Wanderung von der „Sextener Sonnenuhr“ zu den Drei-Zinnen

Eine besonders reizvolle Gegend hat Tourenleiterin Elfriede Niedermeier für eine3-Tagestour in den Dolomiten ausgesucht.

Ausgangspunkt war das Fischleintal bei Sexten. Von dort wurde zuerst zur Talschlußhütte gewandert. Der Aufstieg führte, entlang des „Einser“ (mit seinem mächtigen Felsabbruch von 2007) auf schönen Steigen, gesäumt von vielfältiger Alpenflora, aufwärts.
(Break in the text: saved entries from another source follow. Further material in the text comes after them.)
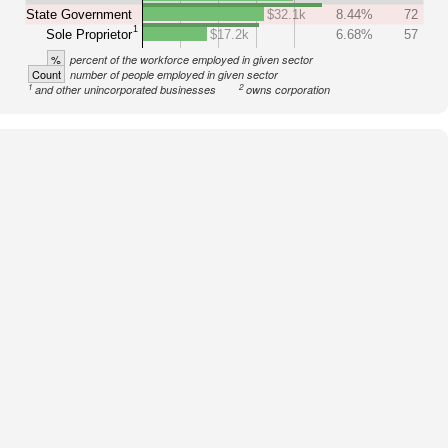
State Government
$32.1k
8.44%
72
1
Sole Proprietor
$17.2k
6.68%
57
%
percent of the workforce employed in given sector
Count
number of people employed in given sector
1
2
and other unincorporated businesses
owns corporation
Bald wurden dann auch der „Elfer“, „Zehner“, „Neuner“, die Rotwand, genannt „Sextener Sonnenuhr“ sichtbar. Kurz vor der Zsigmondy-Comici-Hütte, 2224 m, war auch der „Zwölfer“, ein mächtiger 3000-er sichtbar.

Nach Quartierbezug ging die Gruppe dann noch zum Oberbachernjoch und zur Büllelejochhütte 2528 m. Hier wurde das Bergpanorama noch übertroffen, sah man doch unzählige, namhafte Dolomitengipfel. Nach dem grandiosen Ausblick wurde zur Comici Hütte abgestiegen.
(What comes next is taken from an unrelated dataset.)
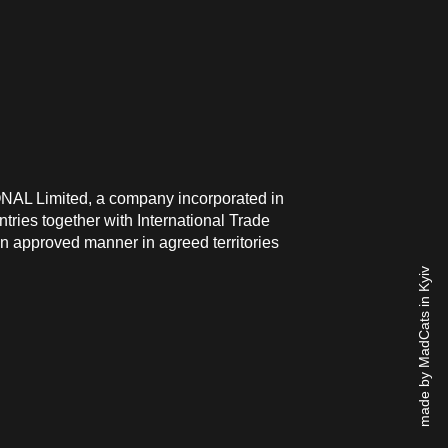
ONAL Limited, a company incorporated in
ries together with International Trade
n approved manner in agreed territories
made by MadCats in Kyiv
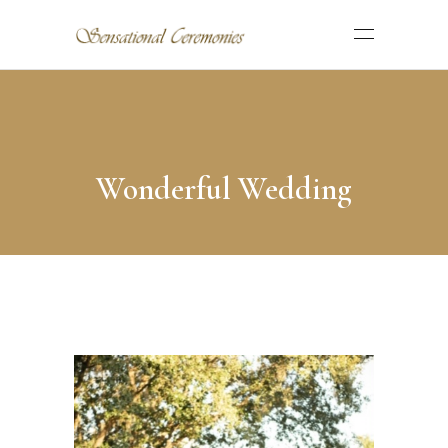
Wonderful Wedding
Der 2. Tag begann wieder mit dem Aufstieg zur Büllelejochhütte und weiter zur Oberbachernspitze 2677 m. Auf diesem Weg bekamen die Wanderer die ersten Kriegsüberreste, wie Stollendurchgang und Stacheldrahthaufen zu sehen.

Zurück bei der Hütte führte der Weiterweg zum Büllelejoch . Der Übergang zur Drei-Zinnen Hütte 2405 m, führte zuerst auf Schutt steil bergab, und dann am Fuß des Paternkofel zur Hütte. Hier erwartete die Wanderer das klassische, viel fotografierte und bewunderte Bild der Drei Zinnen, einem Weltnaturerbe. Nach kurzer Rast, wurde noch die „Umrundung der Drei Zinnen“ angegangen. Die führte im Auf- und Abgelände über die Lange Alm zur Auronzohütte. Weiter zur Alpinikapelle und Lavaredohütte. Ein kurzer, knackiger Aufstieg folgte auf den Paternsattel 2454 m ( hier war man der Kleinen Zinne ganz nahe. Unter den Westabstürzen des Paternkofel ging es zurück zur Hütte. Auf dem Rundweg öffneten sich immer neue Ausblicke auf diese wunderbare Bergwelt mit seiner Blumenvielfalt.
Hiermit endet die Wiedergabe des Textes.